Between Rhapsody and Lamentation
Dressing Up for the Carnival is Pulitzer Prize-winner Carol Shields's third collection of stories and 12th work of fiction, and anyone who imagines that all this time the remarkable author of Larry's Party and The Stone Diaries has been holding back a few sparks of her peculiar genius is incorrect. It's not sparks but flames she's been tending in secret. These 22 stories emerge from a state of willful, artistic derangement in which the wry despair and vexed compassion of Shield's other works erupt in weird, extravagant light—and not simply for the fun of it but because they need to.
Behind this book lies the recognition that all the good things of this world need fresh encouragement if they are not to be overtaken by the bad things threatening to wipe them out. The world's woes are not articulated here, but the sadness to which they give rise is this book's quiet underpinning. Still, if what we see on the news invites desperation, Shields gives that desperation a mind-altering adrenaline rush. To make sense of things isn't advisable now, she might explain. Better to unhinge them and see them as they would be, instead of as they are.
A surreal intersection between rhapsody and lamentation is where this collection resides. What happens in the story “Windows,” for instance, when the government levies a tax on glass? To up the ante, the story is told by a painter, married to a second painter, their house and studio a celebration of daylight until they need to board up the windows to save cash. “Inside was trapped the darkness of a primitive world” followed by “a curious amnesia of the self … We kept to our separate corners … this was a flat, dull width of time.” Without passion, too, until the painter forgoes her dark canvas and paints the boarded-up window instead. Like many of these stories, “Windows” pays homage to the resourcefulness of love. “One of us reached forward to apply a final brushstroke … not real light … but the idea of light—infinitely more alluring than light itself.”
Likewise, in “Absence” a writer whose word processor no longer includes a certain vowel, and who finds that “the broken key [demands] of her a parallel surrender,” asks “why … had she stayed so long enclosed by the tough, lonely pronoun of her body when the whole world beckoned?” In “Harp” a woman injured by a falling harp is “awarded the unexpected buoyancy of flight,” and in “Mirrors” a man and woman who decide to rid their house of mirrors find themselves unable to look away from each other, their eyes “caught on the thread of a shared joke … at home behind the screen of each other's face.” “Weather” tells of a couple weathering the time when not only the meteorologists but the climate go on strike, and in “Soup du Jour” a forgetful child sent shopping for celery feels “thunderous” gratitude, freed of the “confines of the … everyday world to which … he has been condemned.”

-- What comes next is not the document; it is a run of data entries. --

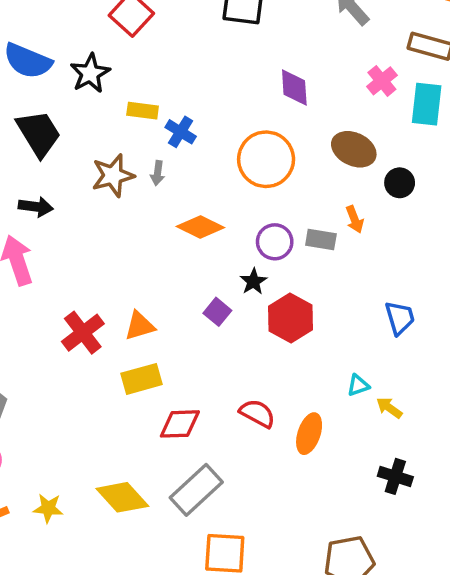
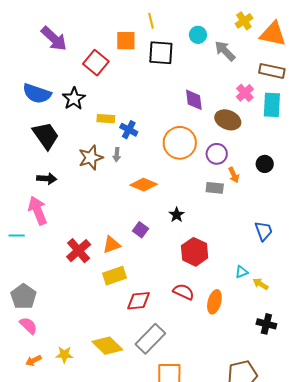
brown ellipse: (354, 149) -> (228, 120), moved
black circle: (400, 183) -> (265, 164), moved
purple circle: (275, 242) -> (217, 154), moved
purple square: (217, 312) -> (141, 230), moved
red hexagon: (291, 318) -> (195, 252), moved

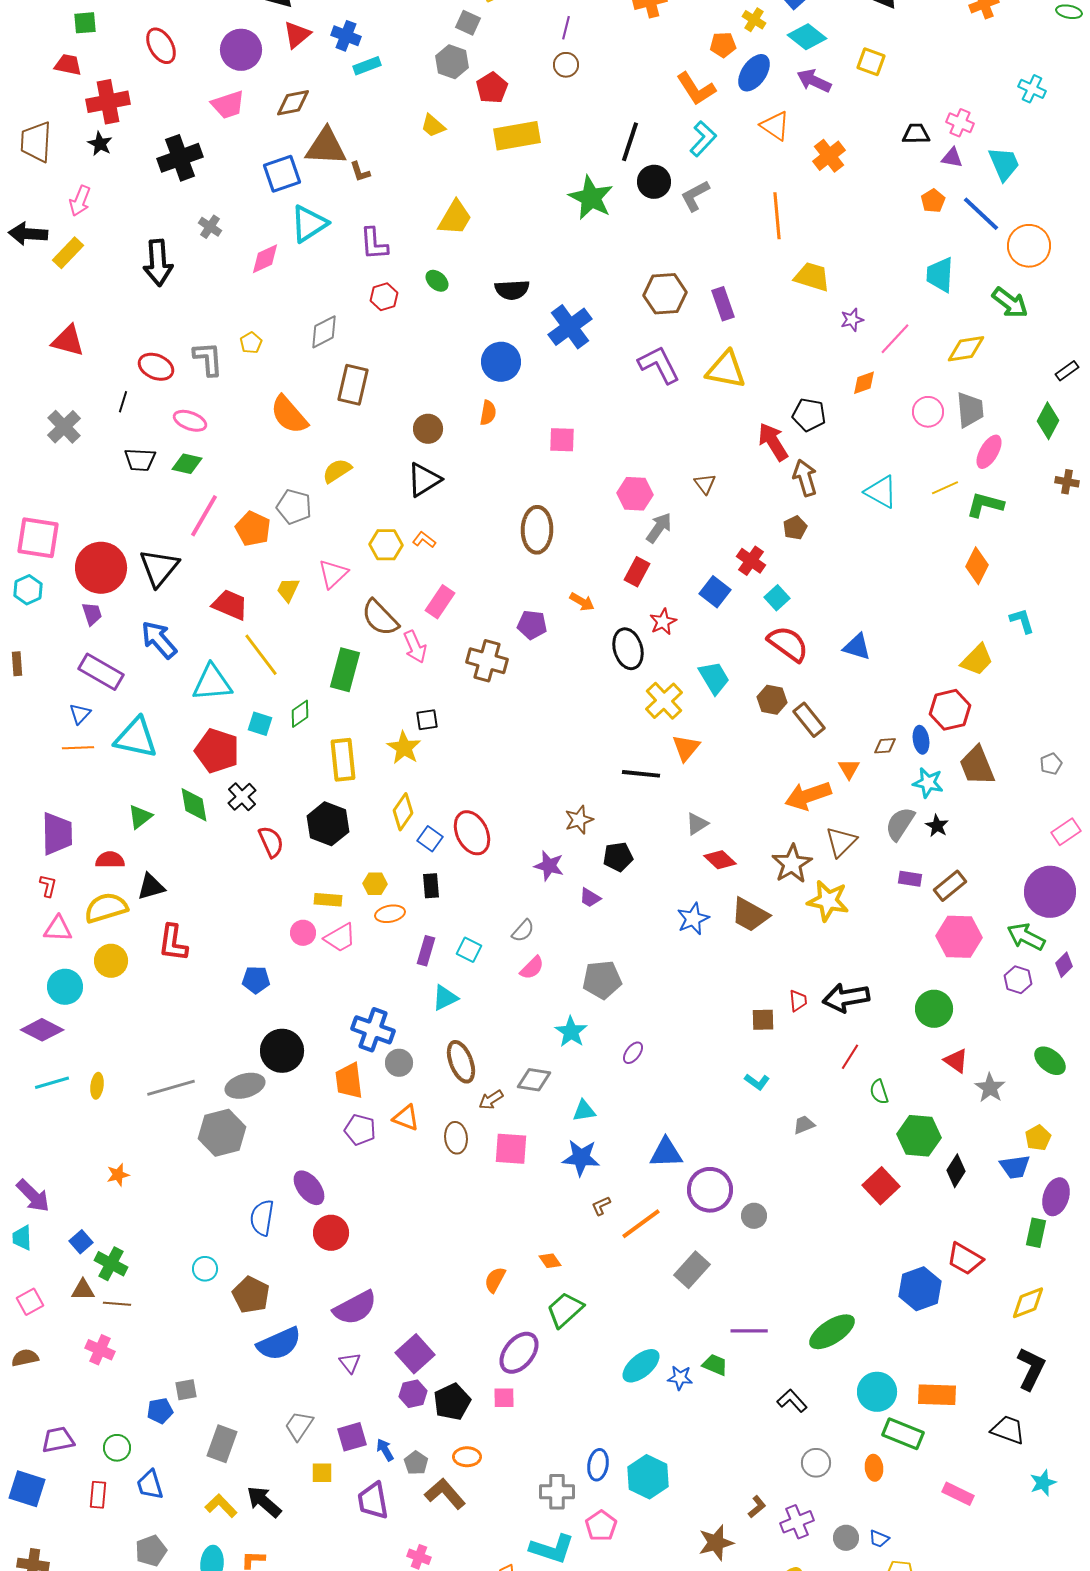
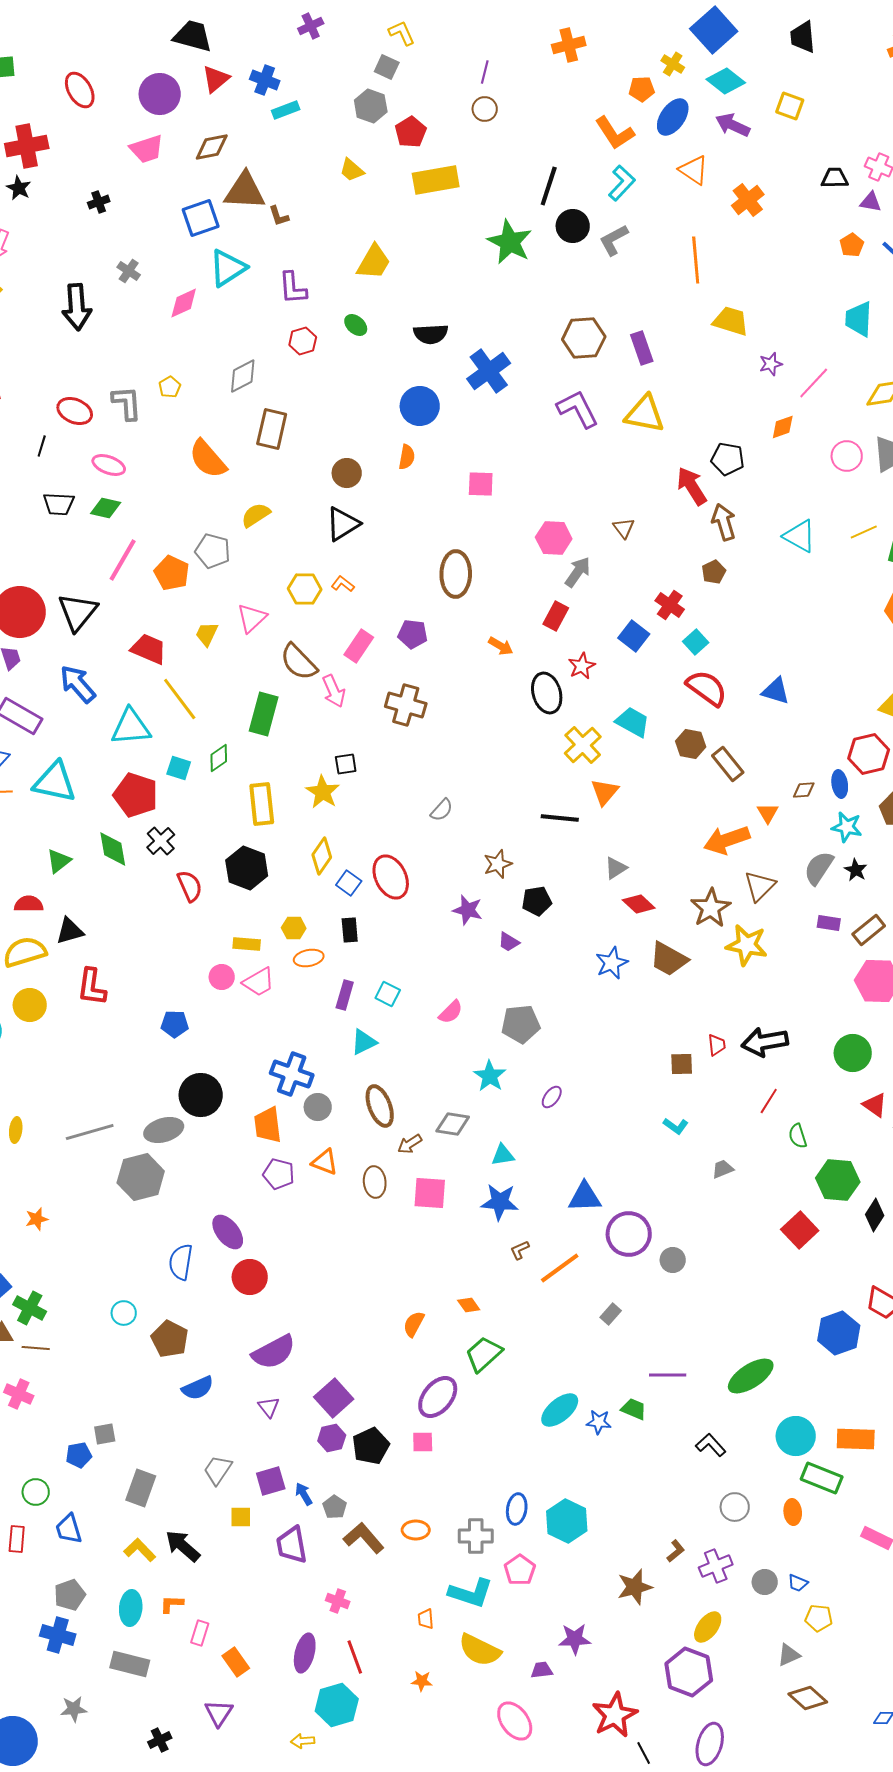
black cross: (180, 158) -> (99, 202), size x0.5
purple pentagon: (532, 625) -> (413, 634), moved
cyan trapezoid: (714, 678) -> (633, 722), turned -30
gray semicircle: (523, 931) -> (442, 810), moved
gray rectangle: (692, 1270) -> (611, 1314), size x0.6
blue semicircle: (279, 1344) -> (198, 1388), size x0.7
orange ellipse: (467, 1457) -> (416, 1530), moved

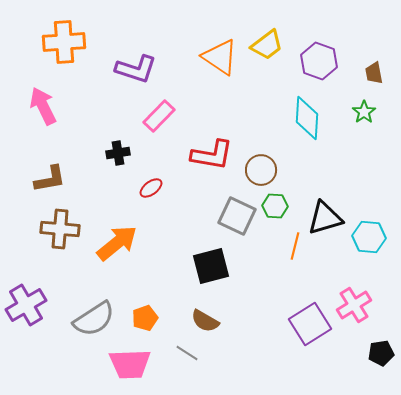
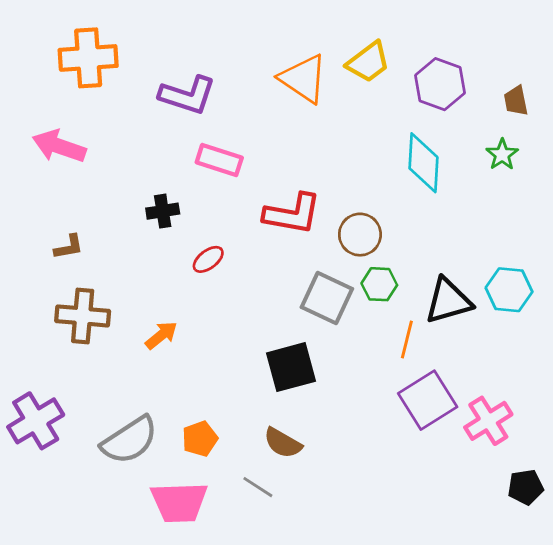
pink arrow: (43, 106) -> (59, 146), turned -45
pink rectangle: (159, 116) -> (219, 160), turned 64
brown L-shape: (50, 179) -> (69, 247), size x0.7
cyan hexagon: (369, 237) -> (509, 290), moved
orange arrow: (117, 243) -> (161, 335), size x0.6
purple square: (310, 324) -> (428, 400), moved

“We cannot live without our illusions,” declares one of the characters in this book, but what is significant here is that illusion is neither defense nor escape. Rather, it is transformative, and in story after story these whimsical characters stake their hopes, and their hearts, on it. Whether they choose to do so, or are helpless not to do so, is a question neither openly posed nor resolved. But from fantasy springs a kind of necessary innocence. These narrators are painstakingly gullible, instantly credulous of the strangest events. What's more they never once pause to question, or to doubt, their own significance but rather indulge in a delighted self-consciousness that mirrors Shields's own.
Along with being an important work, Dressing Up for the Carnival is an endlessly levitating entertainment. The narrator of “Invention” proudly claims to be descended from the inventor of the comma and to be related to the inventor of the hyphen as well. She also claims lineage with the inventor of daydreams. “Some of us are needed who merely keep the historical record,” she adds, though “sometimes we risk our small emendations.” This book insists upon an emended world, and we should be humbly delighted to be ever so distantly related to the person who created it.